TASK STATEMENT -
Leave out the pictures and reproduce all of the data exactly.
[[ RECORD EXCERPTS, beginning ]]
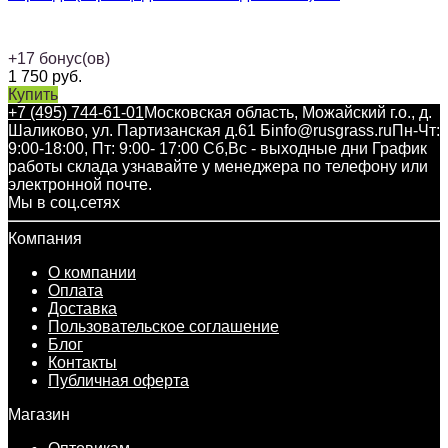
+
17
бонус(ов)
1 750
руб.
Купить
+7 (495) 744-61-01
Московская область, Можайский г.о., д.
Шаликово, ул. Партизанская д.61 Б
info@rusgrass.ru
Пн-Чт:
9:00-18:00, Пт: 9:00- 17:00 Сб,Вс - выходные дни График
работы склада узнавайте у менеджера по телефону или
электронной почте.
Мы в соц.сетях
Компания
О компании
Оплата
Доставка
Пользовательское соглашение
Блог
Контакты
Публичная оферта
Магазин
[[ RECORD EXCERPTS, end ]]
RESPONSE AREA -
+
17
бонус(ов)
1 750
руб.
Купить
+7 (495) 744-61-01
Московская область, Можайский г.о., д.
Шаликово, ул. Партизанская д.61 Б
info@rusgrass.ru
Пн-Чт:
9:00-18:00, Пт: 9:00- 17:00 Сб,Вс - выходные дни График
работы склада узнавайте у менеджера по телефону или
электронной почте.
Мы в соц.сетях
Компания
О компании
Оплата
Доставка
Пользовательское соглашение
Блог
Контакты
Публичная оферта
Магазин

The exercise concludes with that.